(RECORDS SUPPLIED):
===

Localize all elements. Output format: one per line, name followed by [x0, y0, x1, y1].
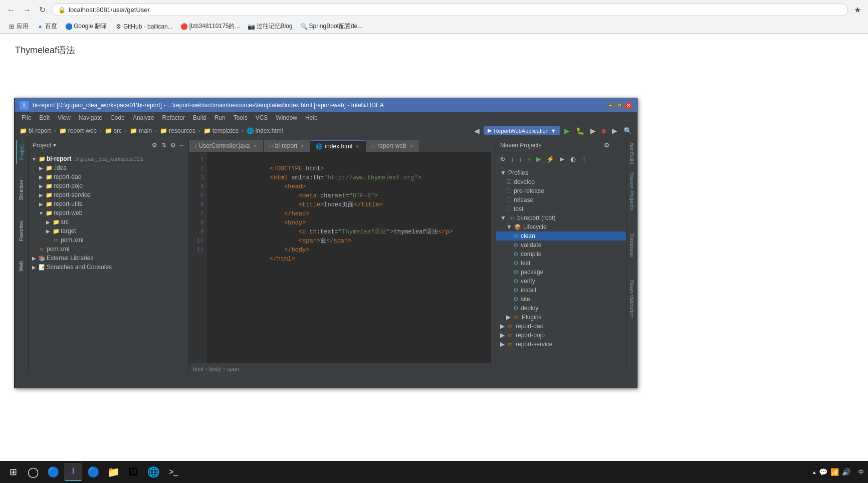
maven-download-docs-btn[interactable]: ↓: [517, 154, 525, 164]
tree-item-scratches[interactable]: ▶ 📝 Scratches and Consoles: [29, 263, 188, 272]
breadcrumb-resources[interactable]: 📁 resources: [158, 126, 197, 135]
maven-profile-test[interactable]: ☐ test: [496, 204, 626, 213]
maven-plugins[interactable]: ▶ m Plugins: [496, 313, 626, 322]
tree-item-report-dao[interactable]: ▶ 📁 report-dao: [29, 172, 188, 181]
bookmark-github[interactable]: ⚙ GitHub - bailican...: [112, 22, 176, 31]
maven-show-diagram-btn[interactable]: ◐: [568, 154, 578, 164]
menu-help[interactable]: Help: [301, 112, 322, 123]
tree-item-report-service[interactable]: ▶ 📁 report-service: [29, 190, 188, 199]
maven-site[interactable]: ⚙ site: [496, 295, 626, 304]
tab-report-web[interactable]: m report-web ✕: [366, 140, 420, 152]
back-nav-btn[interactable]: ◀: [472, 126, 482, 136]
bookmark-lzb[interactable]: 🔴 [lzb348110175的...: [178, 21, 243, 32]
tray-chat[interactable]: 💬: [819, 468, 827, 476]
panel-minimize-btn[interactable]: −: [179, 141, 184, 150]
maven-compile[interactable]: ⚙ compile: [496, 250, 626, 259]
tree-item-bi-report[interactable]: ▼ 📁 bi-report D:\gupao_idea_workspace01\…: [29, 154, 188, 163]
maven-report-service[interactable]: ▶ m report-service: [496, 340, 626, 349]
close-button[interactable]: ✕: [625, 102, 632, 109]
maven-test[interactable]: ⚙ test: [496, 259, 626, 268]
structure-tab[interactable]: Structure: [17, 176, 26, 204]
maven-skip-tests-btn[interactable]: ⚡: [544, 154, 556, 164]
breadcrumb-main[interactable]: 📁 main: [128, 126, 154, 135]
maven-profiles[interactable]: ▼ Profiles: [496, 168, 626, 177]
taskbar-photos[interactable]: 🖼: [124, 463, 142, 481]
tree-item-report-web[interactable]: ▼ 📁 report-web: [29, 208, 188, 217]
maven-validate[interactable]: ⚙ validate: [496, 240, 626, 250]
editor-scrollbar[interactable]: [491, 152, 496, 363]
taskbar-terminal[interactable]: >_: [164, 463, 182, 481]
tree-item-src[interactable]: ▶ 📁 src: [29, 217, 188, 226]
maven-deploy[interactable]: ⚙ deploy: [496, 304, 626, 313]
taskbar-clock[interactable]: 中: [858, 468, 864, 476]
breadcrumb-html[interactable]: html: [193, 366, 203, 372]
back-button[interactable]: ←: [5, 4, 17, 17]
tab-close-btn[interactable]: ✕: [252, 143, 258, 149]
search-everywhere-btn[interactable]: 🔍: [621, 126, 634, 136]
address-bar[interactable]: 🔒 localhost:8081/user/getUser: [52, 4, 848, 16]
menu-navigate[interactable]: Navigate: [75, 112, 106, 123]
menu-edit[interactable]: Edit: [35, 112, 54, 123]
refresh-button[interactable]: ↻: [37, 3, 48, 17]
maven-report-dao[interactable]: ▶ m report-dao: [496, 322, 626, 331]
bookmark-star-button[interactable]: ★: [852, 3, 863, 17]
menu-file[interactable]: File: [18, 112, 35, 123]
maven-run-btn[interactable]: ▶: [534, 154, 543, 164]
menu-code[interactable]: Code: [106, 112, 129, 123]
bean-validation-tab[interactable]: Bean Validation: [628, 276, 636, 322]
tree-item-pom-web[interactable]: m pom.xml: [29, 235, 188, 245]
tree-item-target[interactable]: ▶ 📁 target: [29, 226, 188, 235]
panel-title[interactable]: Project ▾: [33, 142, 149, 149]
maven-settings-btn[interactable]: ⚙: [602, 140, 612, 150]
build-project-btn[interactable]: ▶: [610, 126, 619, 136]
maven-verify[interactable]: ⚙ verify: [496, 277, 626, 286]
breadcrumb-templates[interactable]: 📁 templates: [201, 126, 241, 135]
tray-network[interactable]: 📶: [830, 468, 839, 476]
favorites-tab[interactable]: Favorites: [17, 216, 26, 245]
tray-volume[interactable]: 🔊: [842, 468, 850, 476]
maven-refresh-btn[interactable]: ↻: [498, 154, 508, 164]
maven-lifecycle[interactable]: ▼ 📦 Lifecycle: [496, 222, 626, 231]
breadcrumb-body[interactable]: body: [209, 366, 221, 372]
tab-close-btn[interactable]: ✕: [299, 143, 305, 149]
breadcrumb-bi-report[interactable]: 📁 bi-report: [18, 126, 53, 135]
stop-btn[interactable]: ■: [600, 126, 608, 136]
menu-analyze[interactable]: Analyze: [129, 112, 158, 123]
ant-build-tab[interactable]: Ant Build: [628, 138, 636, 168]
tree-item-report-utils[interactable]: ▶ 📁 report-utils: [29, 199, 188, 208]
breadcrumb-src[interactable]: 📁 src: [103, 126, 124, 135]
maven-bi-report-root[interactable]: ▼ m bi-report (root): [496, 213, 626, 222]
menu-vcs[interactable]: VCS: [252, 112, 272, 123]
tree-item-idea[interactable]: ▶ 📁 .idea: [29, 163, 188, 172]
taskbar-chrome2[interactable]: 🔵: [84, 463, 102, 481]
maven-profile-prerelease[interactable]: ☐ pre-release: [496, 186, 626, 195]
maven-package[interactable]: ⚙ package: [496, 268, 626, 277]
taskbar-explorer[interactable]: 📁: [104, 463, 122, 481]
breadcrumb-span[interactable]: span: [227, 366, 239, 372]
maven-profile-develop[interactable]: ☑ develop: [496, 177, 626, 186]
minimize-button[interactable]: −: [607, 102, 614, 109]
taskbar-app7[interactable]: 🌐: [144, 463, 162, 481]
forward-button[interactable]: →: [21, 4, 33, 17]
bookmark-apps[interactable]: ⊞ 应用: [5, 21, 32, 32]
code-area[interactable]: <!DOCTYPE html> <html xmlns:th="http://w…: [207, 152, 491, 363]
maven-collapse-btn[interactable]: −: [614, 140, 622, 150]
tab-close-btn[interactable]: ✕: [408, 143, 414, 149]
web-tab[interactable]: Web: [17, 257, 26, 275]
maven-download-sources-btn[interactable]: ↓: [509, 154, 516, 164]
panel-sort-btn[interactable]: ⇅: [160, 141, 167, 150]
taskbar-idea[interactable]: I: [64, 463, 82, 481]
bookmark-google-translate[interactable]: 🔵 Google 翻译: [62, 21, 110, 32]
debug-btn[interactable]: 🐛: [574, 126, 586, 136]
bookmark-memory-blog[interactable]: 📷 过往记忆Blog: [245, 21, 296, 32]
bookmark-baidu[interactable]: ● 百度: [34, 21, 60, 32]
tree-item-pom-root[interactable]: m pom.xml: [29, 245, 188, 254]
maven-add-btn[interactable]: +: [525, 154, 533, 164]
start-button[interactable]: ⊞: [4, 463, 22, 481]
menu-window[interactable]: Window: [272, 112, 301, 123]
tab-close-btn[interactable]: ✕: [354, 144, 360, 149]
taskbar-chrome[interactable]: 🔵: [44, 463, 62, 481]
panel-gear-btn[interactable]: ⚙: [169, 141, 177, 150]
coverage-btn[interactable]: ▶: [588, 126, 598, 136]
maven-report-pojo[interactable]: ▶ m report-pojo: [496, 331, 626, 340]
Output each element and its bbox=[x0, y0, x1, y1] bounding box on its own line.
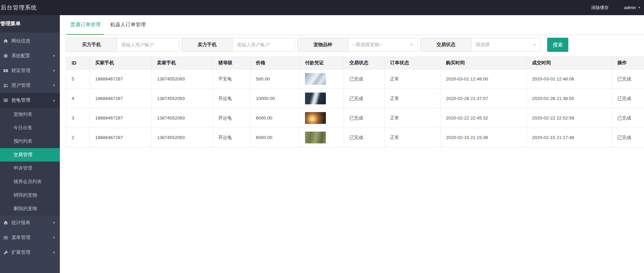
sidebar-item-4[interactable]: 抢龟管理▲ bbox=[0, 93, 60, 108]
column-header-1: 买家手机 bbox=[90, 57, 152, 69]
action-link[interactable]: 已完成 bbox=[617, 115, 631, 121]
deal_time-cell: 2020-02-22 22:52:59 bbox=[527, 108, 612, 128]
user-menu[interactable]: admin ▼ bbox=[624, 5, 641, 10]
pet-type-select[interactable]: --请选择宠物-- ▼ bbox=[348, 38, 418, 52]
payment-voucher-cell bbox=[300, 69, 344, 89]
buyer-cell: 18688467287 bbox=[90, 128, 152, 147]
sidebar-subitem-4-0[interactable]: 宠物列表 bbox=[0, 108, 60, 121]
trade_status-cell: 已完成 bbox=[344, 89, 385, 108]
list-icon bbox=[3, 235, 9, 240]
sidebar-subitem-4-5[interactable]: 领养会员列表 bbox=[0, 175, 60, 189]
tab-0[interactable]: 普通订单管理 bbox=[67, 15, 104, 35]
action-link[interactable]: 已完成 bbox=[617, 135, 631, 140]
table-row: 31868846728713874552093开运龟6000.00已完成正常20… bbox=[66, 108, 644, 128]
payment-voucher-thumbnail[interactable] bbox=[305, 132, 326, 143]
sidebar-subitem-4-1[interactable]: 今日出售 bbox=[0, 121, 60, 135]
order_status-cell: 正常 bbox=[385, 69, 441, 89]
list-icon bbox=[3, 98, 9, 103]
buyer-cell: 18688467287 bbox=[90, 69, 152, 89]
cogs-icon bbox=[3, 54, 9, 58]
sidebar-item-label: 网站信息 bbox=[11, 38, 30, 44]
column-header-2: 卖家手机 bbox=[152, 57, 213, 69]
navbar-right: 清除缓存 admin ▼ bbox=[591, 5, 644, 11]
app-title: 后台管理系统 bbox=[0, 4, 37, 11]
top-navbar: 后台管理系统 清除缓存 admin ▼ bbox=[0, 0, 644, 15]
sidebar-item-label: 扩展管理 bbox=[11, 249, 30, 255]
sidebar-item-label: 抢龟管理 bbox=[11, 97, 30, 103]
buyer-cell: 18688467287 bbox=[90, 89, 152, 108]
action-link[interactable]: 已完成 bbox=[617, 96, 631, 101]
column-header-6: 交易状态 bbox=[344, 57, 385, 69]
payment-voucher-thumbnail[interactable] bbox=[305, 112, 326, 124]
tab-1[interactable]: 机器人订单管理 bbox=[107, 15, 149, 35]
sidebar-item-5[interactable]: 统计报表▼ bbox=[0, 215, 60, 230]
sidebar-header: 管理菜单 bbox=[0, 15, 60, 32]
sidebar: 管理菜单 网站信息系统配置▼财富管理▼用户管理▼抢龟管理▲宠物列表今日出售预约列… bbox=[0, 15, 60, 273]
caret-down-icon: ▼ bbox=[52, 221, 55, 225]
sidebar-subitem-4-4[interactable]: 申诉管理 bbox=[0, 162, 60, 175]
action-link[interactable]: 已完成 bbox=[617, 76, 631, 81]
sidebar-subitem-4-3[interactable]: 交易管理 bbox=[0, 148, 60, 162]
caret-down-icon: ▼ bbox=[52, 236, 55, 239]
seller-cell: 13874552093 bbox=[152, 89, 213, 108]
price-cell: 6000.00 bbox=[251, 108, 300, 128]
sidebar-item-7[interactable]: 扩展管理▼ bbox=[0, 245, 60, 260]
sidebar-item-1[interactable]: 系统配置▼ bbox=[0, 48, 60, 63]
orders-table-wrap: ID买家手机卖家手机猪等级价格付款凭证交易状态订单状态购买时间成交时间操作 51… bbox=[66, 57, 644, 147]
chevron-down-icon: ▼ bbox=[638, 6, 641, 9]
column-header-7: 订单状态 bbox=[385, 57, 441, 69]
seller-cell: 13874552093 bbox=[152, 108, 213, 128]
filter-bar: 买方手机 卖方手机 宠物品种 --请选择宠物-- ▼ 交易状态 请选择 ▼ 搜索 bbox=[66, 38, 644, 52]
grade-cell: 平安龟 bbox=[213, 69, 251, 89]
trade_status-cell: 已完成 bbox=[344, 69, 385, 89]
deal_time-cell: 2020-03-01 12:48:06 bbox=[527, 69, 612, 89]
seller-phone-input[interactable] bbox=[233, 38, 295, 52]
trade-status-label: 交易状态 bbox=[421, 38, 471, 52]
buy_time-cell: 2020-03-01 12:46:00 bbox=[441, 69, 527, 89]
price-cell: 6000.00 bbox=[251, 128, 300, 147]
home-icon bbox=[3, 220, 9, 225]
seller-cell: 13874552093 bbox=[152, 128, 213, 147]
pet-type-select-value: --请选择宠物-- bbox=[352, 42, 382, 48]
id-cell: 2 bbox=[66, 128, 90, 147]
price-cell: 500.00 bbox=[251, 69, 300, 89]
sidebar-item-2[interactable]: 财富管理▼ bbox=[0, 63, 60, 78]
sidebar-item-3[interactable]: 用户管理▼ bbox=[0, 78, 60, 93]
payment-voucher-thumbnail[interactable] bbox=[305, 73, 326, 85]
seller-phone-filter: 卖方手机 bbox=[182, 38, 295, 52]
buy_time-cell: 2020-02-22 22:45:32 bbox=[441, 108, 527, 128]
chevron-down-icon: ▼ bbox=[533, 43, 536, 46]
sidebar-item-0[interactable]: 网站信息 bbox=[0, 34, 60, 48]
sidebar-item-label: 统计报表 bbox=[11, 220, 30, 226]
action-cell: 已完成 bbox=[612, 128, 644, 147]
order_status-cell: 正常 bbox=[385, 108, 441, 128]
sidebar-item-label: 菜单管理 bbox=[11, 235, 30, 241]
pet-type-filter: 宠物品种 --请选择宠物-- ▼ bbox=[297, 38, 418, 52]
trade-status-select[interactable]: 请选择 ▼ bbox=[471, 38, 541, 52]
money-icon bbox=[3, 68, 9, 73]
sidebar-subitem-4-2[interactable]: 预约列表 bbox=[0, 135, 60, 148]
tab-bar: 普通订单管理机器人订单管理 bbox=[60, 15, 644, 35]
buyer-phone-filter: 买方手机 bbox=[66, 38, 179, 52]
buy_time-cell: 2020-02-15 21:15:36 bbox=[441, 128, 527, 147]
sidebar-subitem-4-6[interactable]: 销毁的宠物 bbox=[0, 189, 60, 202]
payment-voucher-thumbnail[interactable] bbox=[305, 93, 326, 104]
clear-cache-button[interactable]: 清除缓存 bbox=[591, 5, 609, 11]
action-cell: 已完成 bbox=[612, 89, 644, 108]
payment-voucher-cell bbox=[300, 128, 344, 147]
trade-status-select-value: 请选择 bbox=[476, 42, 490, 48]
sidebar-item-6[interactable]: 菜单管理▼ bbox=[0, 230, 60, 245]
buyer-phone-input[interactable] bbox=[117, 38, 179, 52]
seller-phone-label: 卖方手机 bbox=[182, 38, 233, 52]
sidebar-subitem-4-7[interactable]: 删除的宠物 bbox=[0, 202, 60, 215]
table-row: 21868846728713874552093开运龟6000.00已完成正常20… bbox=[66, 128, 644, 147]
action-cell: 已完成 bbox=[612, 69, 644, 89]
column-header-5: 付款凭证 bbox=[300, 57, 344, 69]
table-body: 51868846728713874552093平安龟500.00已完成正常202… bbox=[66, 69, 644, 147]
order_status-cell: 正常 bbox=[385, 89, 441, 108]
sidebar-item-label: 财富管理 bbox=[11, 68, 30, 74]
grade-cell: 开运龟 bbox=[213, 108, 251, 128]
search-button[interactable]: 搜索 bbox=[547, 38, 568, 52]
table-row: 41868846728713874552093开运龟10000.00已完成正常2… bbox=[66, 89, 644, 108]
id-cell: 3 bbox=[66, 108, 90, 128]
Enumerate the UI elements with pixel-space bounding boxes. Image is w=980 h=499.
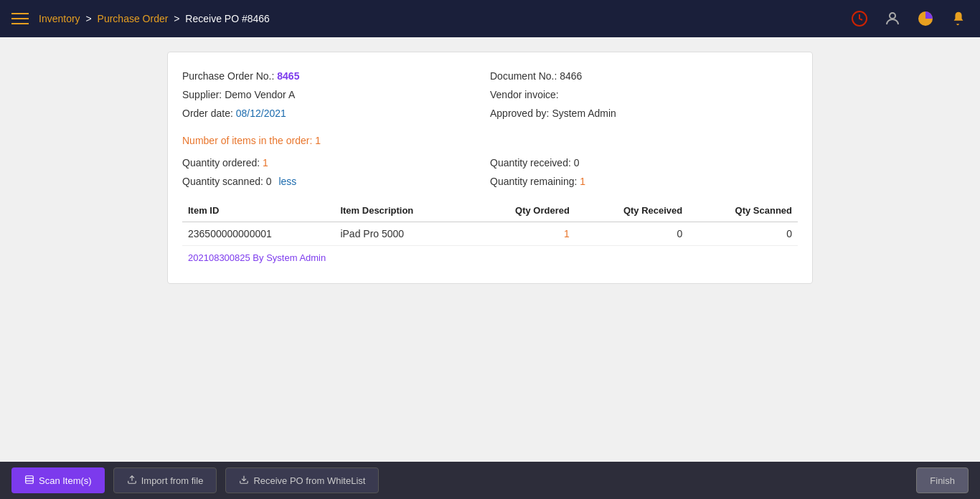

===

Search the records for the word "download" and return every line that holds it.

(OUTPUT FOR THIS TASK):
maven-download-docs-btn[interactable]: ↓: [517, 154, 525, 164]
maven-download-sources-btn[interactable]: ↓: [509, 154, 516, 164]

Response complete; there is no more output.